Code is available on Github.

Advertisements

Screen Shot 2013-09-16 at 8.34.55 PM

link to interactive map

The inspiration for this map came from Rebecca Solnit’s Infinite City; an illustrative atlas that features a collection of maps and writings about San Francisco. One of my favorite maps in the book is titled; “Poison/Palate”. The map shows locations of sites designated as either a ‘palate’, ‘poison’, ‘poison/palate’ or ‘EPA Superfund.’  Farmers markets, organic farms and well known eateries are juxtaposed next to nuclear research laboratories, chemical plants, and Silicon Valley’s legacy of tech waste.  The map I made shows only locations of NYC’s farmers markets linked to their nearest superfund site (within city limits, their are many more just outside in other counties and New Jersey). With more time I would include other types of ‘palate’ and ‘poison’ sites such as notable NYC eateries and restaurants.  Further user interaction with the data would developed as well; such as the ability to search all sites from a certain distance of an address entered by the user.

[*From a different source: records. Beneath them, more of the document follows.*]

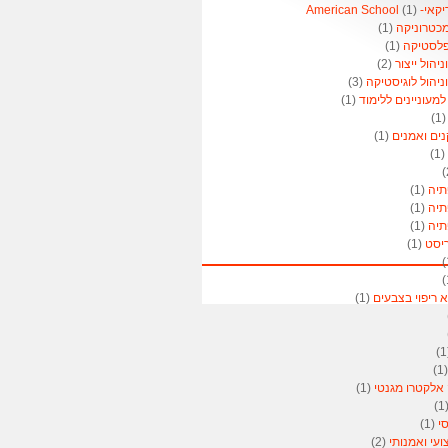
American 
(1)
מכטרוניקה
(1)
פלסטיקה
(1)
הול ייצור
(2)
יהול לוגיסטיקה
(3)
מעוניינים ללימוד
(1)
(1
נים ואמנים
(1)
(1)
תיה
(1)
תיה
(1)
תיה
(1)
ריסט
(1)
א ריפוי בצבעים
(1)
(
 אלקטרו מגנטי
(1)
(
סי
(1)
ועי ואמנותי
(2)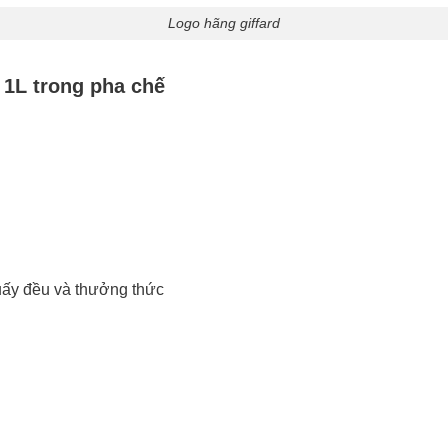
Logo hãng giffard
 1L trong pha chế
Khuấy đều và thưởng thức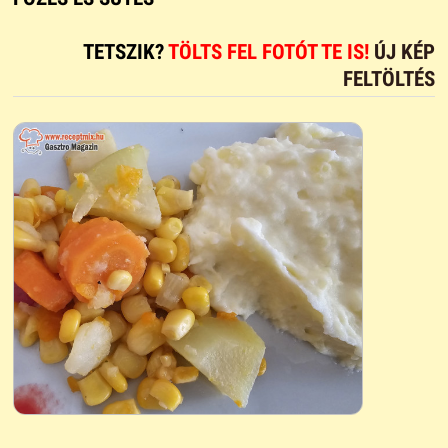
TETSZIK?
TÖLTS FEL FOTÓT TE IS!
ÚJ KÉP
FELTÖLTÉS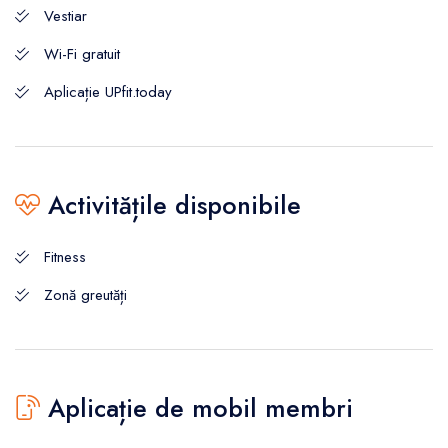
Vestiar
Wi-Fi gratuit
Aplicație UPfit.today
Activitățile disponibile
Fitness
Zonă greutăți
Aplicație de mobil membri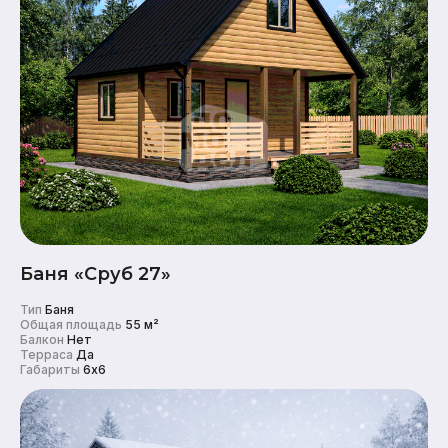
Баня «Сруб 27»
Тип
Баня
Общая площадь
55 м²
Балкон
Нет
Терраса
Да
Габариты
6x6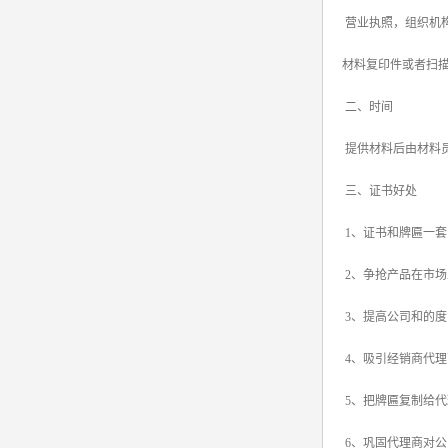
营业执照，组织机
srrc认证
材料复印件或者扫
亚马逊UL报告
二、时间
英国UKCA认证
提供材料后由材料员
其他国家认证
三、证书好处
加拿大IC认证
1、证书和牌匾一套
2、争抢产品在市
3、提高公司和的度
4、吸引经销商代理
5、把牌匾复制给代
6、巩固代理商对公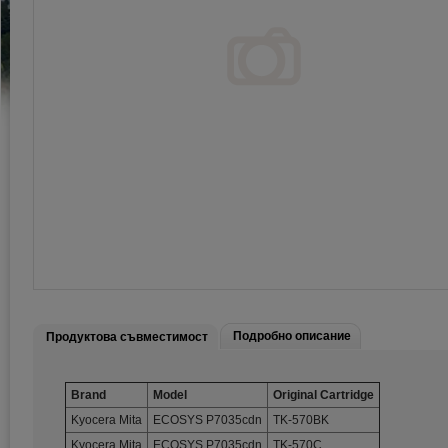
Подробно описание
Продуктова съвместимост
Brand
Model
Original Cartridge
Kyocera Mita
ECOSYS P7035cdn
TK-570BK
Kyocera Mita
ECOSYS P7035cdn
TK-570C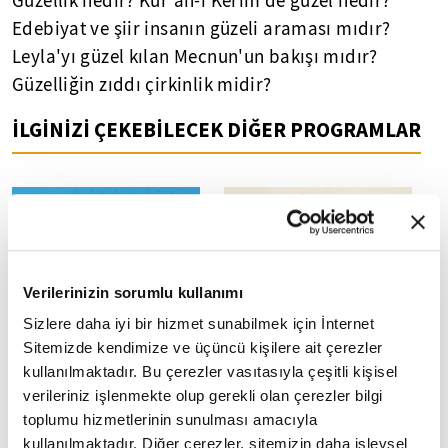
Güzellik nedir? Kur'an-ı Kerim'de güzel nedir?
Edebiyat ve şiir insanın güzeli araması mıdır?
Leyla'yı güzel kılan Mecnun'un bakışı mıdır?
Güzelliğin zıddı çirkinlik midir?
İLGİNİZİ ÇEKEBİLECEK DİĞER PROGRAMLAR
Verilerinizin sorumlu kullanımı
Sizlere daha iyi bir hizmet sunabilmek için İnternet
Sözcüklerin Gücü:
Hayatımızı biz mi
Sitemizde kendimize ve üçüncü kişilere ait çerezler
Nezaket ve Zorbalıkla
yönetiyoruz yoksa
kullanılmaktadır. Bu çerezler vasıtasıyla çeşitli kişisel
Mücadele
alışkanlıklarımız mı? I
Çerezlik 7. Bölüm I
verileriniz işlenmekte olup gerekli olan çerezler bilgi
Fikriyat
toplumu hizmetlerinin sunulması amacıyla
kullanılmaktadır. Diğer çerezler, sitemizin daha işlevsel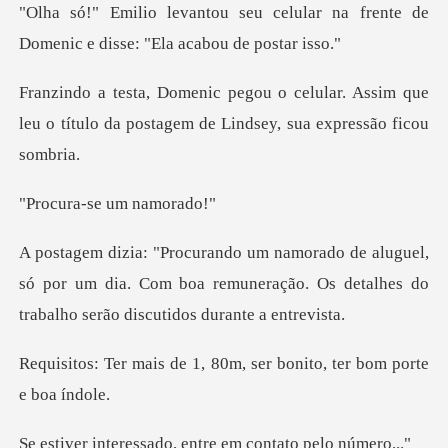
elular na frente de
Domenic e di
ar. Assim que
leu o título da postagem d
-se um n
l,
só por um dia. Com boa remuneração. Os detalhes
1, 80m, ser bonito, ter
sado, entre em con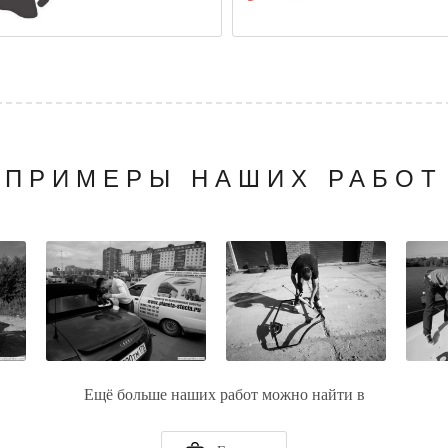
ПРИМЕРЫ НАШИХ РАБОТ
Ещё больше наших работ можно найти в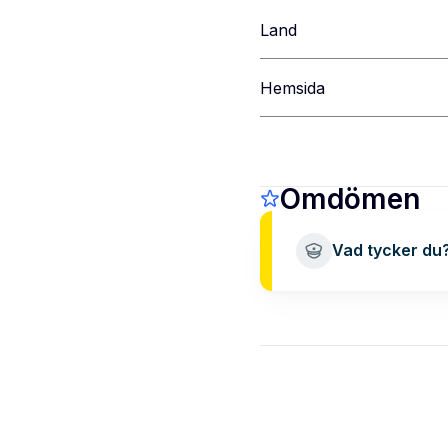
Land
Hemsida
Omdömen
Vad tycker du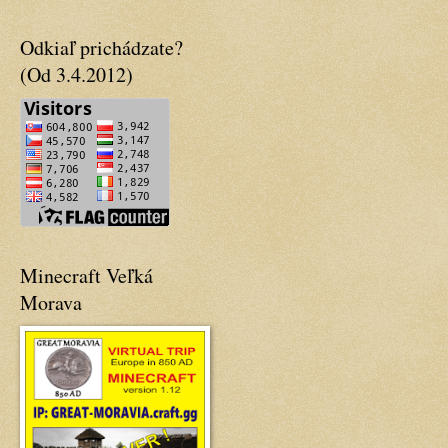
Odkiaľ prichádzate?
(Od 3.4.2012)
Minecraft Veľká
Morava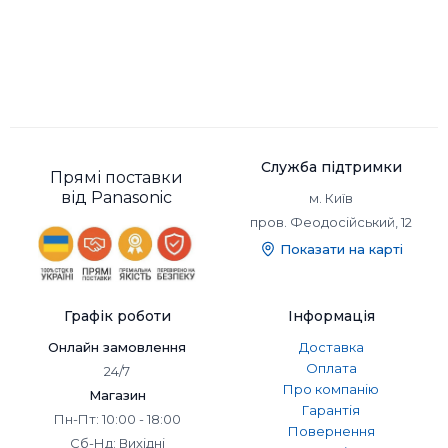
Служба підтримки
Прямі поставки
від Panasonic
м. Київ
пров. Феодосійський, 12
Показати на карті
Графік роботи
Інформація
Онлайн замовлення
Доставка
Оплата
24/7
Про компанію
Магазин
Гарантія
Пн-Пт: 10:00 - 18:00
Повернення
Сб-Нд: Вихідні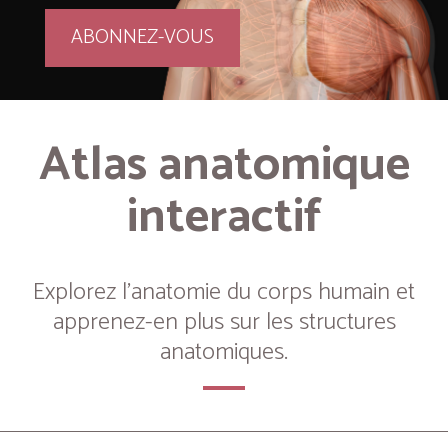
ABONNEZ-VOUS
Atlas anatomique
interactif
Explorez l’anatomie du corps humain et
apprenez-en plus sur les structures
anatomiques.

Data was obtained from the EPA and NY State open-data.  CartoDB is being used to host and render the data live; a PostGIS SQL query links the two data-sets and a subtle light-grey base-map I imported from MapBox puts the data in context.  To process the data I used GDAL’s ogr2ogr utility to query out the 5 boroughs of farmers markets from all of NY.  I used QGIS to perform a spatial query on the EPA data to only select sites within the NYC boroughs (this could probably be done with ogr2ogr but I’m not certain).

*note: when searching for superfund data the EPA Environmental Dataset Gateway is a good place to start. Superfund sites are also known as “Comprehensive Environmental Response, Compensation, and Liability Act (CERCLA)”, a term that comes up a lot in the EPA websites.

**the list of NYC farmers markets I used appears incomplete. The dataset I originally downloaded from nyc open-data contains more records but the address data is not easily geocodable; there are many addresses like: “Crotona Park South & Clinton Ave, in Crotona Park” instead of the typical format of street address, city, state, zipcode. Given more time I could have reconciled the state and city datasets and included more market locations.